> _INPUT DATA_:
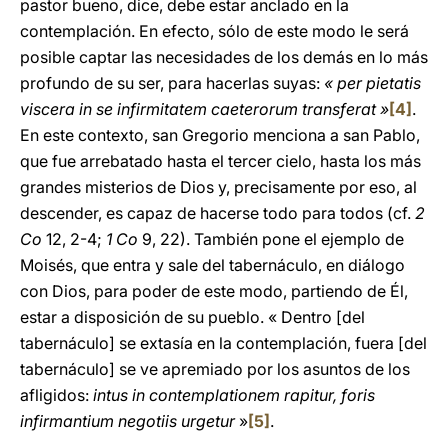
pastor bueno, dice, debe estar anclado en la
contemplación. En efecto, sólo de este modo le será
posible captar las necesidades de los demás en lo más
profundo de su ser, para hacerlas suyas:
« per pietatis
viscera in se infirmitatem caeterorum transferat »
[4]
.
En este contexto, san Gregorio menciona a san Pablo,
que fue arrebatado hasta el tercer cielo, hasta los más
grandes misterios de Dios y, precisamente por eso, al
descender, es capaz de hacerse todo para todos (cf.
2
Co
12, 2-4;
1 Co
9, 22). También pone el ejemplo de
Moisés, que entra y sale del tabernáculo, en diálogo
con Dios, para poder de este modo, partiendo de Él,
estar a disposición de su pueblo. « Dentro [del
tabernáculo] se extasía en la contemplación, fuera [del
tabernáculo] se ve apremiado por los asuntos de los
afligidos:
intus in contemplationem rapitur, foris
infirmantium negotiis urgetur
»
[5]
.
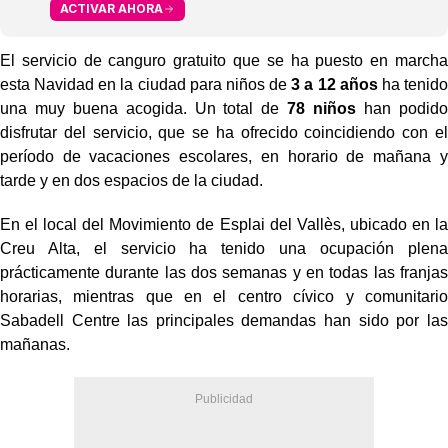
ACTIVAR AHORA
El servicio de canguro gratuito que se ha puesto en marcha
esta Navidad en la ciudad para niños de
3 a 12 años
ha tenido
una muy buena acogida. Un total de
78 niños
han podido
disfrutar del servicio, que se ha ofrecido coincidiendo con el
período de vacaciones escolares, en horario de mañana y
tarde y en dos espacios de la ciudad.
En el local del Movimiento de Esplai del Vallès, ubicado en la
Creu Alta, el servicio ha tenido una ocupación plena
prácticamente durante las dos semanas y en todas las franjas
horarias, mientras que en el centro cívico y comunitario
Sabadell Centre las principales demandas han sido por las
mañanas.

> _EXERCISE_:
For this exercise, copy each line from the listing above that has the word "niños".

> _RESULT OF THE EXERCISE_:
esta Navidad en la ciudad para niños de
78 niños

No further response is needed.